Task brief>
Your answer should reproduce every line of the material in which the word "Länge" occurs.

___ Given entries

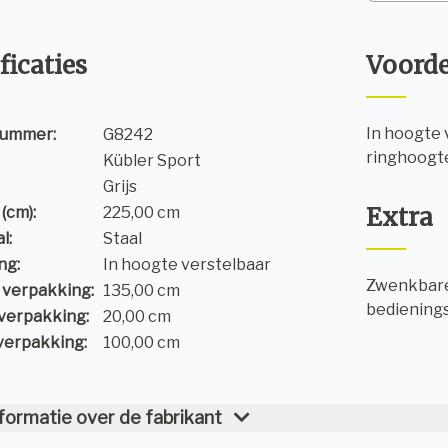
ficaties
Voord
In hoogte 
nummer:
G8242
ringhoogte
Kübler Sport
Grijs
Extra
(cm):
225,00 cm
l:
Staal
ng:
In hoogte verstelbaar
Zwenkbare 
 verpakking:
135,00 cm
bediening
verpakking:
20,00 cm
verpakking:
100,00 cm
formatie over de fabrikant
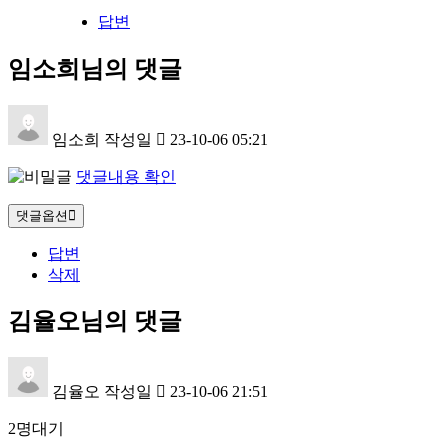
답변
임소희님의 댓글
임소희
작성일
23-10-06 05:21
댓글내용 확인
댓글옵션
답변
삭제
김율오님의 댓글
김율오
작성일
23-10-06 21:51
2명대기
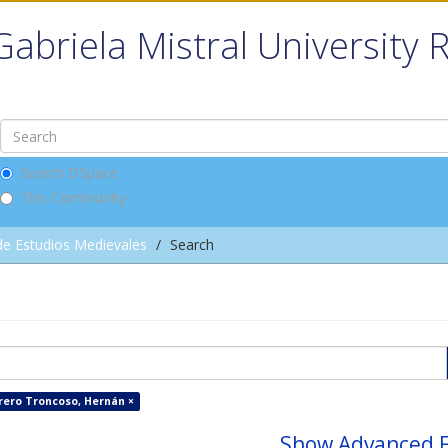
Gabriela Mistral University 
Search DSpace
This Community
de Estudios Medievales
Search
rero Troncoso, Hernán ×
Show Advanced F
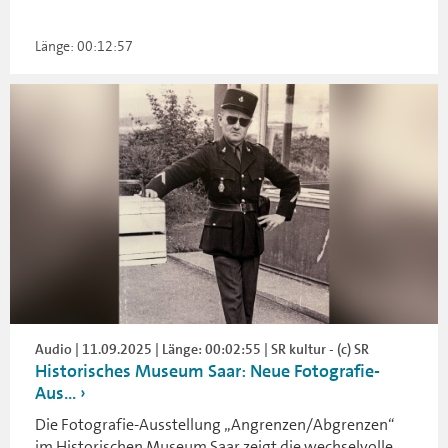
Länge: 00:12:57
Audio | 11.09.2025 | Länge: 00:02:55 | SR kultur - (c) SR
Historisches Museum Saar: Neue Fotografie-
Aus...
Die Fotografie-Ausstellung „Angrenzen/Abgrenzen“
im Historischen Museum Saar zeigt die wechselvolle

______

Result>
Länge: 00:12:57
Audio | 11.09.2025 | Länge: 00:02:55 | SR kultur - (c) SR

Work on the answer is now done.